Motion to terminate debate passes, 217--22--3.

Article passes, 241--3.

Article 8 - Civilian Police Advisory Commission

(Len Diggins) Mr. Diggins says the Select Board wants to express their deep appreciation for how the study committee functioned; they were inclusive and thorough. Mr. Diggins says the Select Board voted 5--0 in favor of recommending Article 8, and he reads an excerpt from the Select Board's report.

(Sarah McKinnon) Ms. McKinnon presents an amendment to article 8 that would specifically require commissioners to undergo continued equity and cultural training. She says this amendment originated through conversations with the Diversity Task Group (DTG). The DTG was impressed with the committee's research and consultation. The DTG believes that implicit assumptions should be made explicit, and that these skills will support members as they interact with the public. She says this will be a challenging task and feels that commissioners should have every appropriate tool available to them.

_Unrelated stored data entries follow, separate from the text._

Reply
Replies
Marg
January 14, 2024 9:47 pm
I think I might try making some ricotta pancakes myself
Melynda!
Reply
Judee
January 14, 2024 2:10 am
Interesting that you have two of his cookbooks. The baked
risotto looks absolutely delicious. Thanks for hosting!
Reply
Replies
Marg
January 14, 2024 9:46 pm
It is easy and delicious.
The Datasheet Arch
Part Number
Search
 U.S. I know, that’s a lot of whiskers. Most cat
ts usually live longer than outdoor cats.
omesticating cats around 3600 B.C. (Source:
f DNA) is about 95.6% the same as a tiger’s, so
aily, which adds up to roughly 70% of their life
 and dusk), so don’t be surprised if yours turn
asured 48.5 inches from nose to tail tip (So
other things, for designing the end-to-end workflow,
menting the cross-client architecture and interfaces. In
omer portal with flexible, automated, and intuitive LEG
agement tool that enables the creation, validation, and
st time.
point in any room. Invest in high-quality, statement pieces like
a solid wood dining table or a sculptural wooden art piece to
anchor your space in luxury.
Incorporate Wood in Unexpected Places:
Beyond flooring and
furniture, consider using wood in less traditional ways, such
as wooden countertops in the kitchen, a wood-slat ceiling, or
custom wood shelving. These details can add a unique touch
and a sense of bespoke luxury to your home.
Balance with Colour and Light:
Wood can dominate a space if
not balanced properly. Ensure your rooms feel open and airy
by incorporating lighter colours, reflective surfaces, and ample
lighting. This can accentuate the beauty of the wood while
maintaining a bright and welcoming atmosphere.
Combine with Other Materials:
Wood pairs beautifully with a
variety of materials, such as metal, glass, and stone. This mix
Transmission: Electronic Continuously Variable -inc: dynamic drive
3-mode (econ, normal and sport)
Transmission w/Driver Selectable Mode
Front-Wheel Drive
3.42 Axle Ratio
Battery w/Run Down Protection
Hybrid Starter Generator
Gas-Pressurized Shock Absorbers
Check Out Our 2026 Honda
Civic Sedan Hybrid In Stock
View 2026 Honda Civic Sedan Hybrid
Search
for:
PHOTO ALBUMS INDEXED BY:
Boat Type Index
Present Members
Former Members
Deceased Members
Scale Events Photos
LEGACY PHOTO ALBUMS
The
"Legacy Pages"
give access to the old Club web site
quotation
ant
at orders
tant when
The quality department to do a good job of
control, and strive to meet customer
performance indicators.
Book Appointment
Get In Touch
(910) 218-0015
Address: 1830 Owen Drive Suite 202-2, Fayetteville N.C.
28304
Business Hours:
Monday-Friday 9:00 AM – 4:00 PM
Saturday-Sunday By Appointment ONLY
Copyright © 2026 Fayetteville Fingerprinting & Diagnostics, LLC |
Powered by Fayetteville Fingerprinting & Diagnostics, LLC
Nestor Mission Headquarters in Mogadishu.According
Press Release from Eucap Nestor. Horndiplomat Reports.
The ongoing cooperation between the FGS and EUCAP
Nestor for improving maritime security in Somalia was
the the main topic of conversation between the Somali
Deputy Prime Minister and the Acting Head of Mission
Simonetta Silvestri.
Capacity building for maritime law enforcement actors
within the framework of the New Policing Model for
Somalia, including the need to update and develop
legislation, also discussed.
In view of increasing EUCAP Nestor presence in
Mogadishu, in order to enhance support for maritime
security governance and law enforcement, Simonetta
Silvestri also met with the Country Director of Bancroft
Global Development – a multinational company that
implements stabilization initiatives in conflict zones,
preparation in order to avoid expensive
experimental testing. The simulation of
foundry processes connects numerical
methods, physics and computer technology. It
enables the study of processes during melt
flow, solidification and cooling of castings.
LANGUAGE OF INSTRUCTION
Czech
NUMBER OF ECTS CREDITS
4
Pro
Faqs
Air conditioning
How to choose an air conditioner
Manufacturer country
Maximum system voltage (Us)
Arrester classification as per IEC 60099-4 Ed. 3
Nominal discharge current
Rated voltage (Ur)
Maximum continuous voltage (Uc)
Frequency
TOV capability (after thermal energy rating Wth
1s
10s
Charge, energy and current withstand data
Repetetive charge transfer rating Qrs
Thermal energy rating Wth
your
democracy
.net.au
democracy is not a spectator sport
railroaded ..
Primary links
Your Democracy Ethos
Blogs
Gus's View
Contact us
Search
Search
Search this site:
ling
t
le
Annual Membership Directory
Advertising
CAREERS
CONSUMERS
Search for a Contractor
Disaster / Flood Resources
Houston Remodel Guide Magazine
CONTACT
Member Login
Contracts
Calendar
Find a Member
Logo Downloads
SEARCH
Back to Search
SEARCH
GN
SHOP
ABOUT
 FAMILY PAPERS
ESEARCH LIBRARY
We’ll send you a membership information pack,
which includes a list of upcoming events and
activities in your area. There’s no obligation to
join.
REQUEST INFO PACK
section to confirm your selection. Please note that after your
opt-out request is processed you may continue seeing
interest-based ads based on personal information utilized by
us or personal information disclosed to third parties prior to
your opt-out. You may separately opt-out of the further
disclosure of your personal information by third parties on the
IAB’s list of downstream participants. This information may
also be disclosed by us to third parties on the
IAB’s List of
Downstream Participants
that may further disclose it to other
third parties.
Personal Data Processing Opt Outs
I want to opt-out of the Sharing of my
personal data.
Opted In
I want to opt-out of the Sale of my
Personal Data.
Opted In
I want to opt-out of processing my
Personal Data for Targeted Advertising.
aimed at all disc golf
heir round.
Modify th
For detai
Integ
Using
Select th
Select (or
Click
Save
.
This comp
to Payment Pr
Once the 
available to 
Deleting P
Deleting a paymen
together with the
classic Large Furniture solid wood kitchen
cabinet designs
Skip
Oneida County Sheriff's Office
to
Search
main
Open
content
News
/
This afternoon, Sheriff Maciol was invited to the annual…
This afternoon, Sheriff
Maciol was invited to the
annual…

(Sanjay Vakil) Mr. Vakil has an amendment to Article 8 that comes from himself and Christian Klein. It restores the eligibility requirements that were originally proposed by the study committee, which means that retired police officers from other municipalities would not be eligible to serve on the advisory commission. He thinks we need to understand why people are not comfortable talking to the police.

(Laura Gittleson) Ms. Gittleson is chair of the study committee that proposed article 8. She says the article has been endorsed by numerous groups. The study committee met fifteen times over the course of twelve months, and conducted sixteen listening sessions during a six week period. They collected survey feedback via a google form. They also met with the police chief and leaders from the police union.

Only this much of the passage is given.